Mirroring offline convo to here.

Airflow will require that we have a way to allow it to connect with other servers to run commands on them. To do so we will need to:

1. set up SSH keys on the airflow server
2. have a way to inject those keys into new servers
3. have a way to update the existing keys on existing servers (both delete and add new)

To achieve this I think we should do a few things:

1. we want to generate new ssh keys with each server, we should do that using terraform so that it lives and dies with the airflow server. We can use the hashicorp/tls provider to generate a private key, add the ssh key as a key in DigitalOcean so it can be consumed by other deployments easily, then use the templatefile builtin to inject it into a user-data config file to inject the airflow server with the new public/private key pair.
2. we will follow much the same practice as part one here, except we will use a data look up to fetch the public ssh key from our DigitalOcean account and inject that key into the new droplet using a similar user-data config file process.
3. this will be more difficult. We will need a way to fetch all the droplets in our team, then someone with SSH keys to every server will need to run a script that will ssh into all of them and sed/awk to replace the old key with the new key, or just simply append the new key to the authorized_keys file.

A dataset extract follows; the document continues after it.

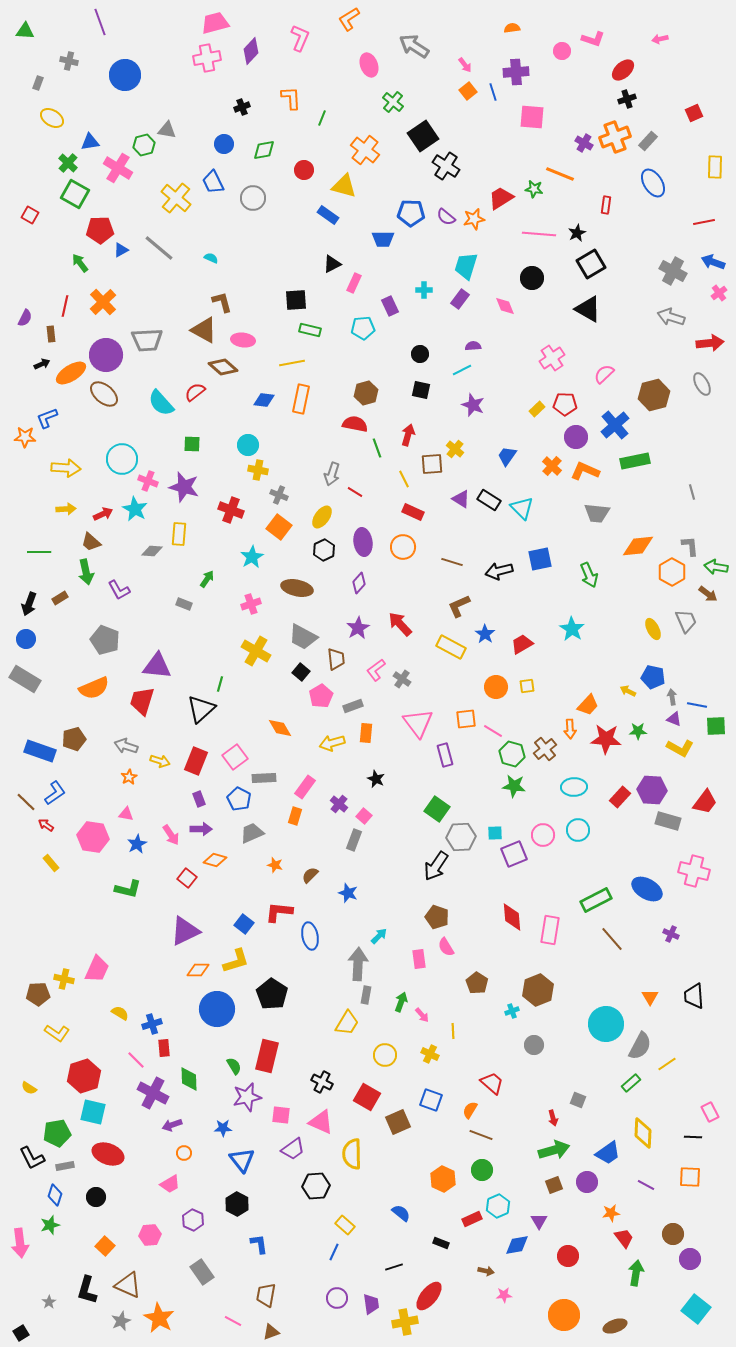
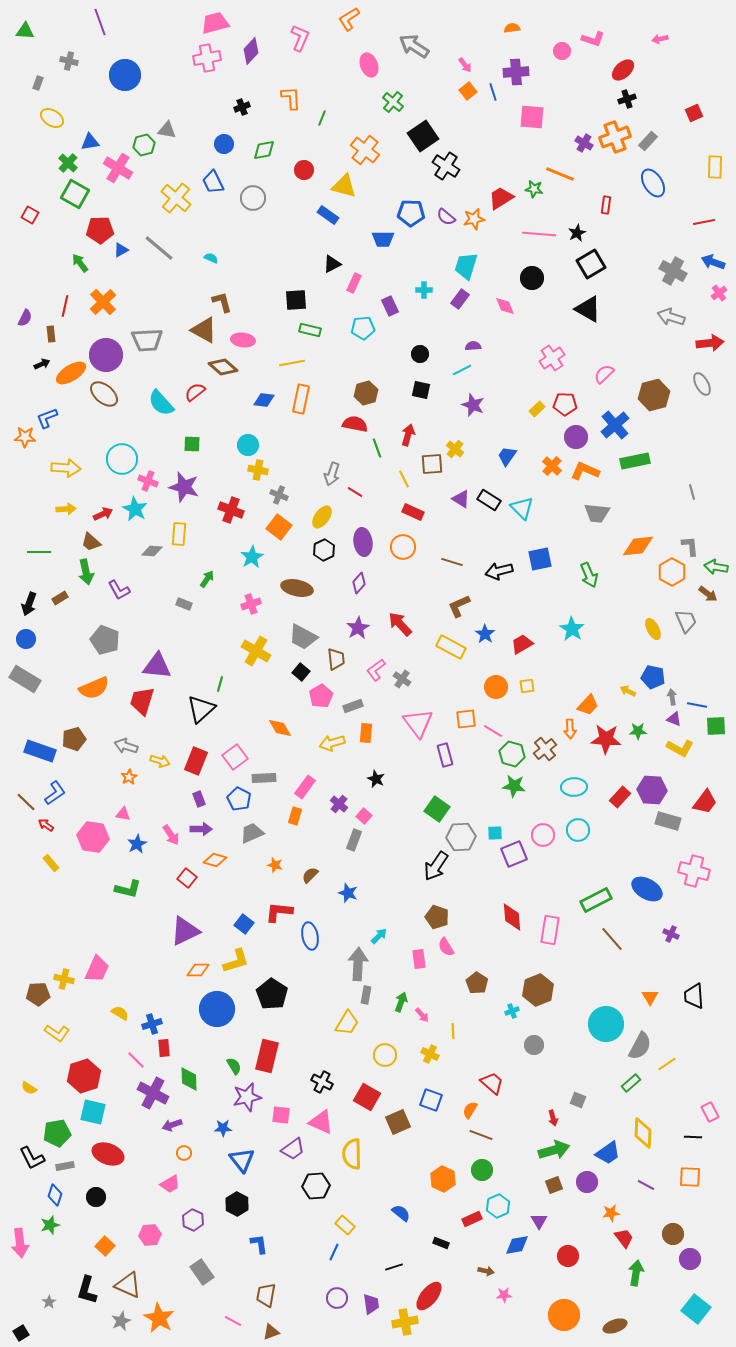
pink triangle at (126, 814): moved 3 px left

Hopefully this will be quite the break glass scenario.

[AetherUnbound]

we will follow much the same practice as part one here, except we will use a data look up to fetch the public ssh key from our DigitalOcean account and inject that key into the new droplet using a similar user-data config file process.

My only concern here is that it seems it might require redeploying the other droplets, which is not currently possible with our monolith instance.

[mpuckett159]

Yeah we'll need a way to inject the keys into the existing servers but we only have 3 so not that big a deal.